Start of Extracted data

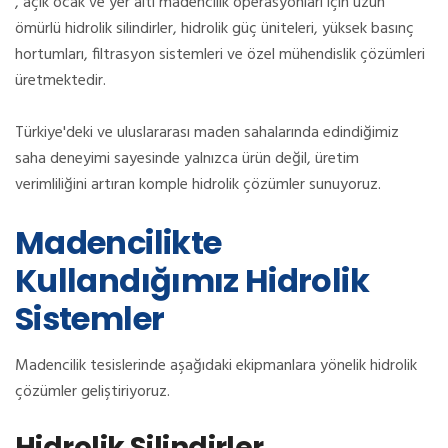
, açık ocak ve yer altı madencilik operasyonları için uzun
ömürlü hidrolik silindirler, hidrolik güç üniteleri, yüksek basınç
hortumları, filtrasyon sistemleri ve özel mühendislik çözümleri
üretmektedir.
Türkiye'deki ve uluslararası maden sahalarında edindiğimiz
saha deneyimi sayesinde yalnızca ürün değil, üretim
verimliliğini artıran komple hidrolik çözümler sunuyoruz.
Madencilikte
Kullandığımız Hidrolik
Sistemler
Madencilik tesislerinde aşağıdaki ekipmanlara yönelik hidrolik
çözümler geliştiriyoruz.
Hidrolik Silindirler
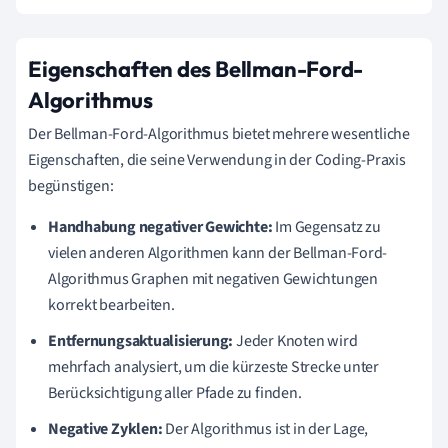
Eigenschaften des Bellman-Ford-
Algorithmus
Der Bellman-Ford-Algorithmus bietet mehrere wesentliche
Eigenschaften, die seine Verwendung in der Coding-Praxis
begünstigen:
Handhabung negativer Gewichte:
Im Gegensatz zu
vielen anderen Algorithmen kann der Bellman-Ford-
Algorithmus Graphen mit negativen Gewichtungen
korrekt bearbeiten.
Entfernungsaktualisierung:
Jeder Knoten wird
mehrfach analysiert, um die kürzeste Strecke unter
Berücksichtigung aller Pfade zu finden.
Negative Zyklen:
Der Algorithmus ist in der Lage,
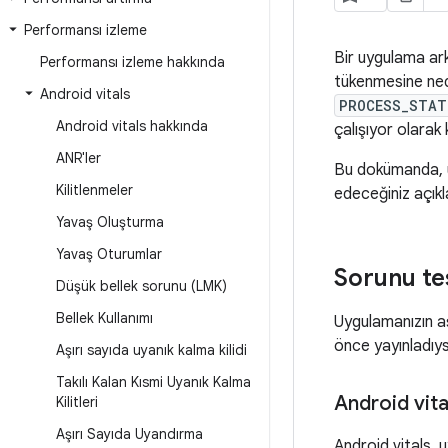
Performansı izleme
Bir uygulama ark
Performansı izleme hakkında
tükenmesine nede
Android vitals
PROCESS_STAT
Android vitals hakkında
çalışıyor olarak k
ANR'ler
Bu dokümanda, u
Kilitlenmeler
edeceğiniz açık
Yavaş Oluşturma
Yavaş Oturumlar
Sorunu te
Düşük bellek sorunu (LMK)
Bellek Kullanımı
Uygulamanızın aş
önce yayınladıys
Aşırı sayıda uyanık kalma kilidi
Takılı Kalan Kısmi Uyanık Kalma
Android vita
Kilitleri
Aşırı Sayıda Uyandırma
Android vitals,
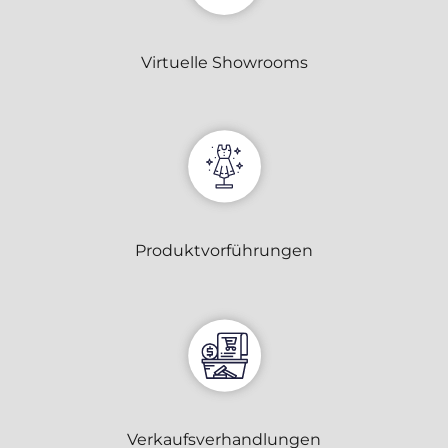
erhöhen Sie die
Wahrscheinlichkeit,
dass Sie
Virtuelle Showrooms
personalisierte
Inhalte und
Angebote erhalten.
Produktvorführungen
Verkaufsverhandlungen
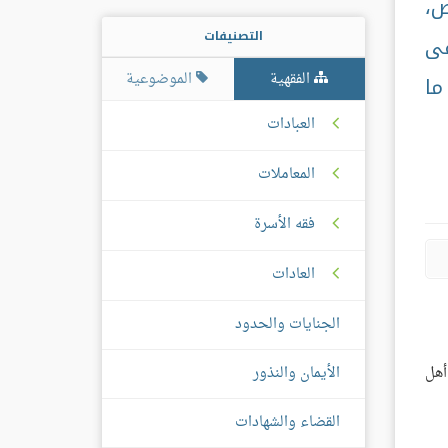
ص،
التصنيفات
فى
الفقهية
الموضوعية
ما
العبادات
المعاملات
فقه الأسرة
العادات
الجنايات والحدود
الأيمان والنذور
أهل
القضاء والشهادات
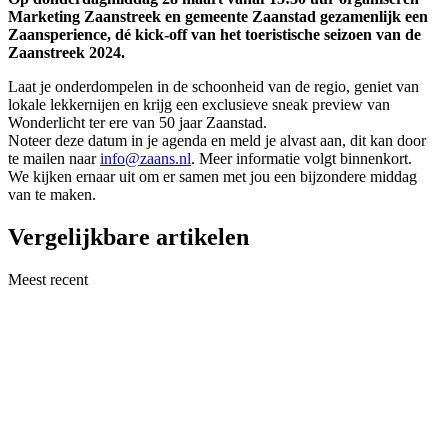
Marketing Zaanstreek en gemeente Zaanstad gezamenlijk een
Zaansperience, dé kick-off van het toeristische seizoen van de
Zaanstreek 2024.
Laat je onderdompelen in de schoonheid van de regio, geniet van
lokale lekkernijen en krijg een exclusieve sneak preview van
Wonderlicht ter ere van 50 jaar Zaanstad.
Noteer deze datum in je agenda en meld je alvast aan, dit kan door
te mailen naar
info@zaans.nl
. Meer informatie volgt binnenkort.
We kijken ernaar uit om er samen met jou een bijzondere middag
van te maken.
Vergelijkbare artikelen
Meest recent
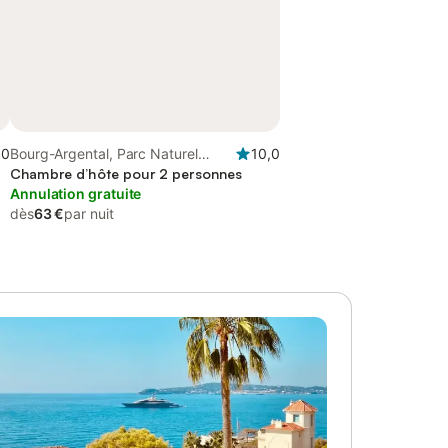
,0
Bourg-Argental, Parc Naturel
10,0
Régional du Pilat
Chambre d’hôte pour 2 personnes
Annulation gratuite
dès
63 €
par nuit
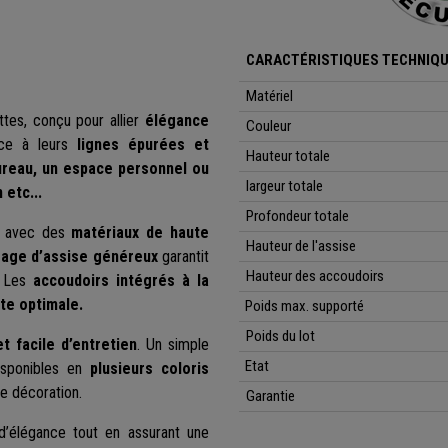
CARACTÉRISTIQUES TECHNIQ
Matériel
ettes, conçu pour allier
élégance
Couleur
âce à leurs
lignes épurées et
Hauteur totale
ureau, un espace personnel ou
largeur totale
etc...
Profondeur totale
es avec des
matériaux de haute
Hauteur
de l'assise
age d’assise généreux
garantit
Hauteur
des accoudoirs
. Les
accoudoirs intégrés à la
te optimale.
Poids max. supporté
Poids du lot
et facile d’entretien
. Un simple
Etat
Disponibles en
plusieurs coloris
e décoration.
Garantie
’élégance tout en assurant une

End of Extracted data

* [Assignment]: Gather up, from the records above, each line where the word "Bellman" appears.

* [Response area]:
Eigenschaften des Bellman-Ford-
Der Bellman-Ford-Algorithmus bietet mehrere wesentliche
vielen anderen Algorithmen kann der Bellman-Ford-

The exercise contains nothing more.